New Rules for US Withholding on Dividend-Equivalent Payments

Advisory | February 6, 2012

Newly issued temporary and proposed regulations indicate when U.S. withholding tax will be required in the case of “dividend-equivalent payments” made to non-U.S. persons under swap contracts on U.S. equities.

Under the HIRE Act, dividend-equivalent payments (that is, payments that are contingent upon or determined by reference to dividends paid on a U.S. equity) made after September 14, 2010, and before March 19, 2012, are subject to U.S. withholding tax only if the swap involves any of the following (and is therefore a “specified swap”):

  • In connection with entering into the swap, the long party (defined as the party entitled to receive any dividend-equivalent payment under the swap) transfers the underlying security to the short party.
  • Upon termination of the swap, the short party transfers the underlying security to the long party.
  • The underlying security is not readily tradable on an established securities market.
  • The short party posts the underlying security as collateral with the long party.
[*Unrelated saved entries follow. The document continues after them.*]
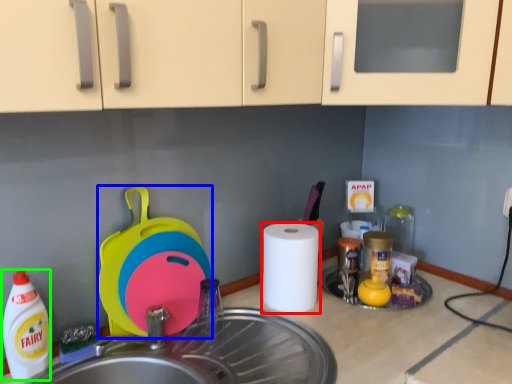 Question: Estimate the real-world distances between objects in this image. Which object is closer to paper towel (highlighted by a red box), appliance (highlighted by a blue box) or cleaning product (highlighted by a green box)?

Choices:
 (A) appliance
 (B) cleaning product

Answer: (A) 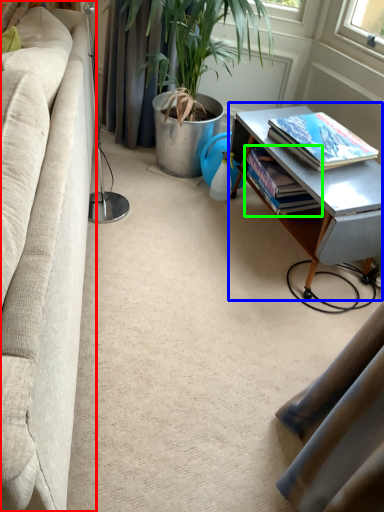 Question: Considering the real-world distances, which object is farthest from studio couch (highlighted by a red box)? table (highlighted by a blue box) or book (highlighted by a green box)?

Choices:
 (A) table
 (B) book

Answer: (B) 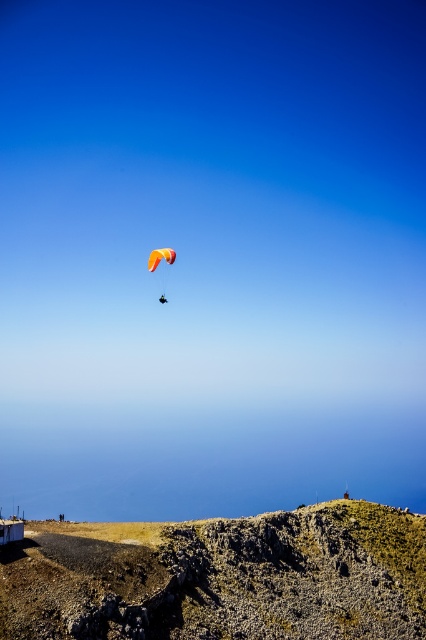 Question: Which point is closer to the camera taking this photo?

Choices:
 (A) (158, 262)
 (B) (247, 564)

Answer: (B)

Question: Where is rugged stone hillside at lower center located in relation to orange fabric parachute at center in the image?

Choices:
 (A) above
 (B) below

Answer: (B)

Question: Can you confirm if rugged stone hillside at lower center is positioned to the right of orange fabric parachute at center?

Choices:
 (A) yes
 (B) no

Answer: (A)

Question: Does rugged stone hillside at lower center appear on the right side of orange fabric parachute at center?

Choices:
 (A) no
 (B) yes

Answer: (B)

Question: Which of the following is the farthest from the observer?

Choices:
 (A) orange fabric parachute at center
 (B) rugged stone hillside at lower center

Answer: (A) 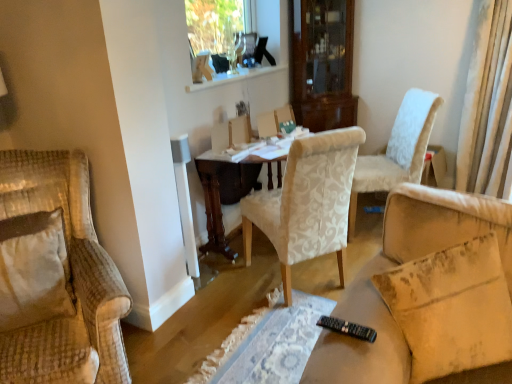 Question: Does clear glass window frame at upper center have a greater height compared to black plastic remote control at lower center?

Choices:
 (A) no
 (B) yes

Answer: (B)

Question: Does clear glass window frame at upper center have a smaller size compared to black plastic remote control at lower center?

Choices:
 (A) yes
 (B) no

Answer: (B)

Question: Is clear glass window frame at upper center wider than black plastic remote control at lower center?

Choices:
 (A) yes
 (B) no

Answer: (B)

Question: Is the depth of clear glass window frame at upper center greater than that of black plastic remote control at lower center?

Choices:
 (A) yes
 (B) no

Answer: (A)

Question: Is clear glass window frame at upper center far away from black plastic remote control at lower center?

Choices:
 (A) yes
 (B) no

Answer: (A)

Question: Is clear glass window frame at upper center looking in the opposite direction of black plastic remote control at lower center?

Choices:
 (A) yes
 (B) no

Answer: (B)

Question: Is black plastic remote control at lower center touching white textured chair at center, the second chair from the left?

Choices:
 (A) yes
 (B) no

Answer: (B)

Question: Is black plastic remote control at lower center smaller than white textured chair at center, the second chair when ordered from right to left?

Choices:
 (A) yes
 (B) no

Answer: (A)

Question: From a real-world perspective, is black plastic remote control at lower center under white textured chair at center, the second chair when ordered from right to left?

Choices:
 (A) yes
 (B) no

Answer: (B)

Question: Can white textured chair at center, the second chair from the left, be found inside black plastic remote control at lower center?

Choices:
 (A) no
 (B) yes

Answer: (A)

Question: Is black plastic remote control at lower center to the right of white textured chair at center, the second chair from the left, from the viewer's perspective?

Choices:
 (A) no
 (B) yes

Answer: (B)

Question: Considering the relative sizes of black plastic remote control at lower center and white textured chair at center, the second chair when ordered from right to left, in the image provided, is black plastic remote control at lower center shorter than white textured chair at center, the second chair when ordered from right to left,?

Choices:
 (A) yes
 (B) no

Answer: (A)

Question: Is velvet beige armchair at left, which is the 3th chair in right-to-left order, facing away from white textured chair at center, the second chair when ordered from right to left?

Choices:
 (A) yes
 (B) no

Answer: (B)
The regulations provide that dividend-equivalent payments made before January 1, 2013, are not subject to U.S. withholding tax unless the swap is a specified swap as defined above. For dividend-equivalent payments made to non-U.S. persons under equity swaps on U.S. equities after December 31, 2012, the definition of a “specified swap” (dividend-equivalent payments under which will be subject to U.S. withholding tax) is proposed to be expanded to include an equity swap that involves any of the following:

  • The long party (i) sells the underlying U.S. equity on the date the swap is priced; (ii) purchases the U.S. equity on the date the swap is terminated; or (iii) purchases or sells the U.S. equity at a price that was fixed so as to be the same as the price used to price or terminate the swap, in each case unless the amount of U.S. equities purchased or sold is less than 10% of the notional amount of the swap contract.
  • The underlying security is not regularly traded (i.e., is not traded on at least 15 trading days during the 30 trading days prior to the pricing of the swap) on a qualified exchange, which is an exchange regulated by the SEC or under the Securities Exchange Act.
  • The short party posts collateral and the underlying U.S. equity represents more than 10% of the aggregate value of the posted collateral on any day that the swap is outstanding.
  • The swap has a term of less than 90 days.
  • The long party controls (contractually, through an electronic system or otherwise) the short party’s hedge of the short position.
  • The notional principal amount of the U.S. equity being swapped is greater than either (x) 5% of the total public float of the U.S. equity (or the applicable class of the U.S. equity), or (y) 20% of the 30-day average daily trading volume (determined as of the close of the business day immediately preceding the first day of the swap term).
  • The swap is entered into on or after the announcement of a special dividend and prior to the ex-dividend date.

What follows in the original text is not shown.